Il paradosso di Simon Geschke

Il paradosso di Simon Geschke è arrivare a tre Gran Premi della Montagna sui Pirenei dalla possibilità di vincere la maglia a pois, perderla, ma avere comunque il dovere - per regolamento - di indossarla fino a Parigi.
Ieri a fine tappa non teneva le lacrime. Liberato e affranto. Affaticato già sul primo strappo non riusciva a resistere ai migliori che andavano in fuga e poi, nonostante il grande lavoro della squadra sull'Aubisque, dove gli servivano i punti necessari, forse, chissà, per vincere - ricordiamo anche il salto di catena il giorno prima costatogli una manciata di punti fondamentali - si staccava definitivamente anche dal gruppo maglia gialla, capendo che non sarebbe stata più quella giornata immaginata alla vigilia.
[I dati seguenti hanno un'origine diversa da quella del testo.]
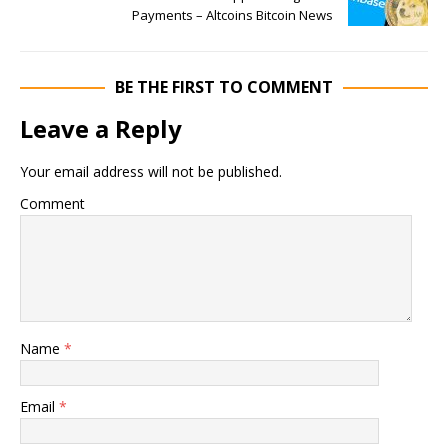
Payments – Altcoins Bitcoin News
BE THE FIRST TO COMMENT
Leave a Reply
Your email address will not be published.
Comment
Name
*
Email
*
A 36 anni, Geschke è arrivato vicino al punto più alto - almeno simbolicamente - della carriera, dopo aver vinto pochissimo, ma bene: un solo successo nel World Tour, proprio al Tour de France. Era il 2015, la tappa arrivava a Pra-Loup e lui, con la più classica delle azioni di anticipo che definiremmo "la fuga nella fuga", vinse per distacco, attaccando in un tratto di falsopiano, davanti a Talansky, Uran e Pinot.
Dopo le lacrime, ieri, ha spiegato così: «Indossarla fino a Parigi non sarà la cosa più bella, potessi scegliere correrei con la mia divisa, ma questo è il Tour e i nove giorni che ho vissuto in maglia a pois sono stati lo stesso un sogno per me».